The Bernard Madoff’s Fraud Introduction Bernard L. Madoff was the mastermind and the admitted operator of the biggest Ponzi scheme in American History. His Ponzi scheme is considered to be the largest financial fraud in U. S. history. He stole millions maybe billions of dollars from unsuspecting clients. Lives were shattered and fortunes ruined. He was a very savvy business man and trader until his investment scandals were revealed at the end of 2008. Bernard Madoff is a former American businessman, stockbroker, investment advisor, and financier. He is a former non-executive chairman of NASDAQ stock market.
As the former chairman of the NASDAQ, Bernard Madoff had built a reputable business domain that continuously paid admirable dividends to investors; however, during the investigations by several federal government agencies, devastating facts against Bernard Madoff proved that he was running an elaborate ponzi scheme in order to attract a large number of investors from all over the world. (NBC, 2009) (“Bernard Madoff Fraud,” 2012) Bernard Madoff managed and controlled his ponzi scheme by using an Investment Securities Limited Liability Company he founded in 1960.

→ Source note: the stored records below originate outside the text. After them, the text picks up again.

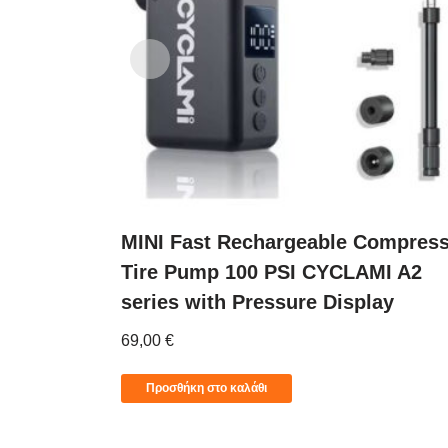
MINI Fast Rechargeable Compres
Tire Pump 100 PSI CYCLAMI A2
series with Pressure Display
69,00
€
Προσθήκη στο καλάθι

He was chairman of this company and continued to operate his scheme until he was discovered in 2008. The fraud concerning Bernard Madoff was and still is the being covered by the media and it is suspected that the United States Securities and Exchange Commission (SEC) was notified and made aware on more than one occasion about this matter but they chose to ignore the information given to them. Perhaps there are more charges that can be filed, although Madoff’s numerous offenses may already be enough to keep him in prison for the rest of his life. Markopolos, 2010) (“Bernard Madoff Fraud,” 2012) How Madoff Executed the Fraud Madoff’s scheme to defraud his clients at Bernard Lawrence Madoff Investment Securities (BLMIS) began as early as 1980 and lasted until its exposure in 2008. Bernard carried out this scheme by soliciting billions of dollars under false pretenses, failing to invest investors’ funds as promised, and misappropriating and converting investors’ funds to benefit Madoff, himself, and others without the knowledge or authority of the investors.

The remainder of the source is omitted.